STF declara inconstitucional lei do DF que restringia portaria virtual em condomínios

Decisão tem efeito vinculante para todo o país e barra tentativas de estados e municípios de restringirem o uso de tecnologia de segurança nos edifícios
Segundo o voto do relator, as restrições impostas pela lei distrital configuravam interferência indevida na liberdade de gestão dos condomínios Segundo o voto do relator, as restrições impostas pela lei distrital configuravam interferência indevida na liberdade de gestão dos condomínios

O Supremo Tribunal Federal (STF) declarou inconstitucional a Lei Distrital nº 7.686/2025, que limitava a implantação de sistemas de portaria virtual em condomínios residenciais. A decisão unânime foi proferida no julgamento da Ação Direta de Inconstitucionalidade (ADI) 7836, relatada pelo ministro Nunes Marques, em sessão plenária virtual concluída em 11 de maio.

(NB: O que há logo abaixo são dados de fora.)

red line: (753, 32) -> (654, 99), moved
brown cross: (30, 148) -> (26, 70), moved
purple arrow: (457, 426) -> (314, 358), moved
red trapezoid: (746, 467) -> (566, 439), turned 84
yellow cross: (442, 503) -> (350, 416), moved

A ação foi proposta pela Associação Brasileira das Empresas de Sistemas Eletrônicos de Segurança (Abese) contra a legislação aprovada pela Câmara Legislativa do Distrito Federal. O texto questionado proibia a adoção de portaria virtual em condomínios com mais de 45 unidades habitacionais e obrigava os edifícios que utilizassem o modelo automatizado a contratarem seguro específico para acidentes com portões, além de roubos e furtos. Na justificativa do projeto, o autor da proposta, deputado distrital Robério Negreiros (PSD), argumentava que o objetivo era preservar vagas de emprego e promover a segurança dos moradores e visitantes, e preservar vagas de porteiros.

Competência legislativa e autonomia condominial

Ao votar pela procedência da ação, o relator, ministro Nunes Marques, considerou que o Distrito Federal invadiu a competência privativa da União para legislar sobre direito civil e política de seguros. O entendimento da Corte aponta que a legislação federal vigente já estabelece as normas gerais de organização condominial e as prerrogativas da assembleia geral, que detém a autonomia para decidir sobre a gestão das áreas comuns.

Segundo o voto do relator, as restrições impostas pela lei distrital configuravam interferência indevida na liberdade de gestão dos condomínios, uma vez que a escolha do modelo de portaria — presencial, híbrido ou virtual — cabe exclusivamente às assembleias de moradores.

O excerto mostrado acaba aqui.